Madelyn Smoak

Madelyn Smoak

MADELYN SMOAK
MUDLARKING IN LONDON

through September 16

STATEMENT

In the winter of 2013 I was honored to learn I had received a second Ella Fountain Pratt Emerging Artist grant from the Durham Arts Council.  This helped me to travel to London, England in July 2014 to go mudlarking on the Thames River.  Mudlarking is a time-honored practice of visiting the Thames at low tide to see what the waning tide has exposed on the foreshore.  Two friends and I calculated the tides tables and set forth at the Limestone access to the Thames.  We found many items including the shards and pipe fragments included in this work.  It’s thrilling to think of who might have used these artifacts so long ago and what their lives may have been like.  It’s not often we get a chance to wear a piece of history.

 


ABOUT MADELYN SMOAK

Madelyn Smoak came to work in metal somewhat late in life and only then after dragging metal items home from flea markets and junk stores for several years.  Metal haunted her until she finally took a class at the Savannah College of Art and Design in 2001.  She struggled after an initial phase of making beaded jewelry to learn how to become a tool-user so she could fabricate metal.  The torch was a fearsome thing with its fiery popping and snapping and the saw consumed many broken blades.  At some point the saw and other tools began to co-operate and a workshop with Bob Ebendorf opened the door to working with found objects.

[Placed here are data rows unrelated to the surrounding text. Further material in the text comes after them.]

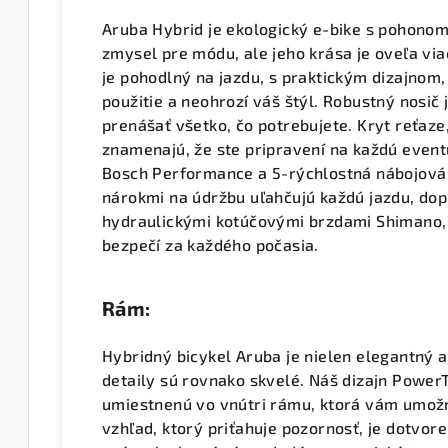
Aruba Hybrid je ekologický e-bike s pohonom
zmysel pre módu, ale jeho krása je oveľa vi
je pohodlný na jazdu, s praktickým dizajnom,
použitie a neohrozí váš štýl. Robustný nosič 
prenášať všetko, čo potrebujete. Kryt reťaze,
znamenajú, že ste pripravení na každú even
Bosch Performance a 5-rýchlostná nábojová
nárokmi na údržbu uľahčujú každú jazdu, dop
hydraulickými kotúčovými brzdami Shimano,
bezpečí za každého počasia.
Rám:
Hybridný bicykel Aruba je nielen elegantný a 
detaily sú rovnako skvelé. Náš dizajn Powe
umiestnenú vo vnútri rámu, ktorá vám umožní
vzhľad, ktorý priťahuje pozornosť, je dotvo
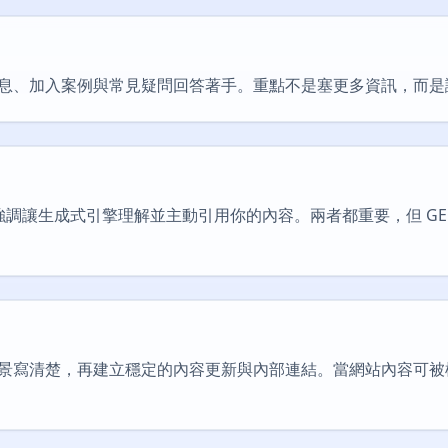
息、加入案例與常見疑問回答著手。重點不是塞更多資訊，而是
則更強調讓生成式引擎理解並主動引用你的內容。兩者都重要，但 G
寫清楚，再建立穩定的內容更新與內部連結。當網站內容可被檢索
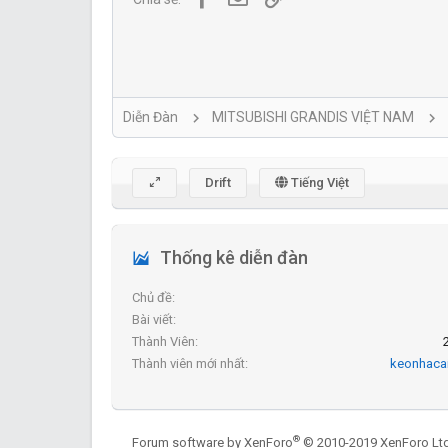
Diễn Đàn
MITSUBISHI GRANDIS VIỆT NAM
Drift
Tiếng Việt
Thống kê diễn đàn
Chủ đề
Bài viết
Thành Viên
Thành viên mới nhất
keonhaca
®
Forum software by XenForo
© 2010-2019 XenForo Ltd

Since then she has gone on to acquire additional skills through workshops at Pullen Art Center, Penland School of Crafts and Arrowmont.  She was awarded Second Place in the Durham Art Guild juried show in 2007 by Judy Chicago.  Her work appeared in Metalsmith magazine’s annual Exhibition in Print in 2012 and subsequently was included in the Society of North American Goldsmiths’ exhibit at SOFACHICAGO 2012. The Durham Arts Council awarded her its Ella Fountain Pratt Emerging Artist Grant in 2010, and again in 2014. Her work has appeared in numerous books and publications. She maintains a studio at Golden Belt Art Center in Durham.  This is her second show with Craven Allen Gallery.